§ What the exercise asks
Skip every image and restate the data word for word.
※ ※ ※
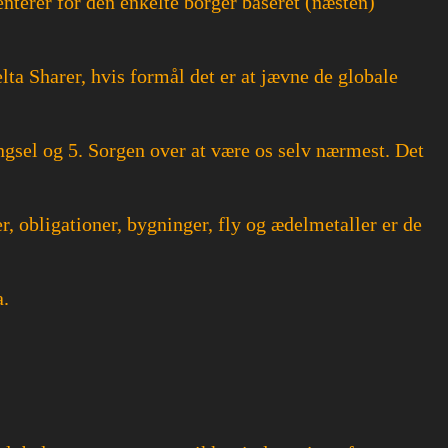
nterer for den enkelte borger baseret (næsten)
lta Sharer, hvis formål det er at jævne de globale
ængsel og 5. Sorgen over at være os selv nærmest. Det
r, obligationer, bygninger, fly og ædelmetaller er de
a.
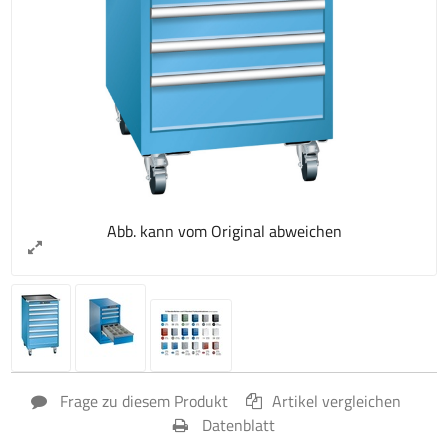
Abb. kann vom Original abweichen
Frage zu diesem Produkt
Artikel vergleichen
Datenblatt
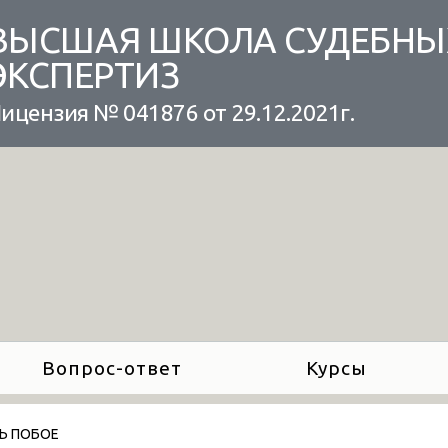
ВЫСШАЯ ШКОЛА СУДЕБНЫ
ЭКСПЕРТИЗ
ицензия № 041876 от 29.12.2021г.
Вопрос-ответ
Курсы
Ь ПОБОЕ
※ ※ ※
§ Response to the task
nterer for den enkelte borger baseret (næsten)
lta Sharer, hvis formål det er at jævne de globale
ængsel og 5. Sorgen over at være os selv nærmest. Det
r, obligationer, bygninger, fly og ædelmetaller er de
a.
Abb. kann vom Original abweichen
Frage zu diesem Produkt
Artikel vergleichen
Datenblatt
ВЫСШАЯ ШКОЛА СУДЕБНЫ
ЭКСПЕРТИЗ
ицензия № 041876 от 29.12.2021г.
Вопрос-ответ
Курсы
Ь ПОБОЕ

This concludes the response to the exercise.